◆ BRIEF
Below is a block of records: output all of them exactly and leave out the pictures.
--
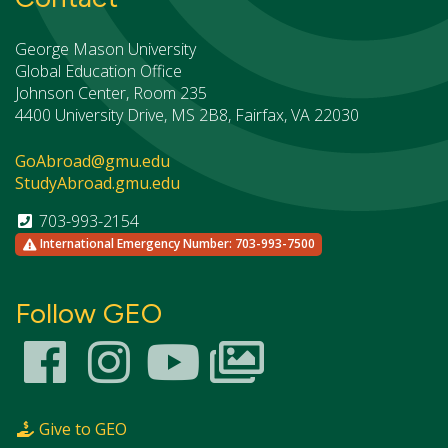
George Mason University
Global Education Office
Johnson Center, Room 235
4400 University Drive, MS 2B8, Fairfax, VA 22030
GoAbroad@gmu.edu
StudyAbroad.gmu.edu
703-993-2154
International Emergency Number: 703-993-7500
Follow GEO
Give to GEO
--
◆ ANSWER TO THE PROBLEM
George Mason University
Global Education Office
Johnson Center, Room 235
4400 University Drive, MS 2B8, Fairfax, VA 22030
GoAbroad@gmu.edu
StudyAbroad.gmu.edu
703-993-2154
International Emergency Number: 703-993-7500
Follow GEO
Give to GEO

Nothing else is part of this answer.